TIP is the ticker symbol for the iShares ETF "that seeks results that correspond generally to the price and yield performance of the inflation-protected sector of the United States Treasury market as defined by the Barclays Capital U.S. TIPS index. The fund invests at least 90% of the assets in the inflation-protected bonds of its underlying index and at least 95% if the assets in U.S. government bonds. It may also invest up to 10% of assets in U.S. government bonds not included in the underlying index. The fund invests up to 5% of assets in repurchase agreements collateralized by U.S. government obligations and in cash and cash equivalents."
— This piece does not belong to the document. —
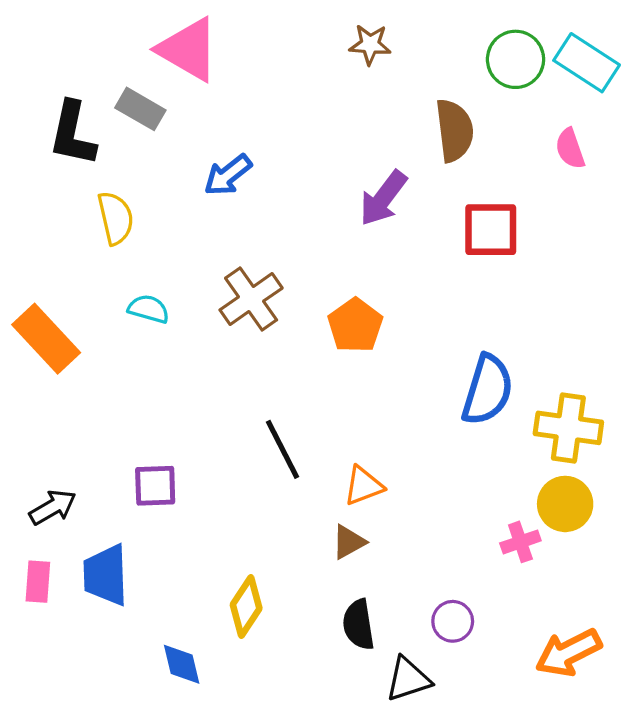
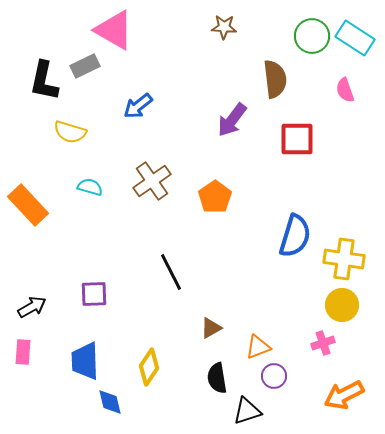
gray rectangle: (140, 109) -> (85, 66), turned -56
yellow semicircle: (116, 218) -> (70, 132), turned 120
orange triangle: (363, 486) -> (258, 347), moved
pink cross: (520, 542) -> (323, 343), moved
blue trapezoid: (106, 575) -> (85, 361), moved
In March 2008, I bought 3 shares of this ETF in my taxable account at $110.31 (ACB $331.23 since no trading fee incurred). Although the ETF value is down 8.2%, it's paid out $18.83 in dividends. This reduced my loss to -2.61%.
Since March 2008, the ETF paid dividends of anywhere between $.33/share to $.93/share. (Note: It didn't pay any dividends during November '08 to March '09, during the whole market crash turmoil, though.) Had I researched this ETF more carefully, I would NOT have purchased it in my taxable account since the monthly dividends make this a tax inefficient investment. So now I've purchased 7 more shares in my Roth.
I don't expect this ETF will be volatile nor do I think it will have much of a downside or an upside. I think it will continue to trade within the narrow price channel of where it is now ($99-$102/share).
So why did I buy it?
1. I'm obsessed with finding an income stream in retirement just in case Social Security goes BK. (I know, I know. Some of you have already commented that some form of Social Security may still be there when I'm over 60. But I'm just hedging my bets. And you know how bad my bets are!) If I accrue TIP and other high-dividend yielding funds in my Roth over the years, I may have some tax-free monthly income that I can supplement my 401k.
2. My spidey senses tell me that inflation is on its way. Maybe not this year and maybe not even next. My private student loan APR has already creeped upwards slightly (3.451% in January to 3.598% in March). The loan rate will be re-setting in July and I'm guessing it'll be higher. Owning TIPS (Treasury Inflation Protected Securities) is one way to hedge against inflation since it pays interest adjusted for inflation, similar to the I-Bond. Unlike purchasing TIPS directly from the Treasury, TIP may not be the perfect way to hedge against inflation, but this is the only way that I know of that I can own TIPS in my Scottrade Roth.
I ask you: Do you think inflation is on its way? What are you doing to protect yourself?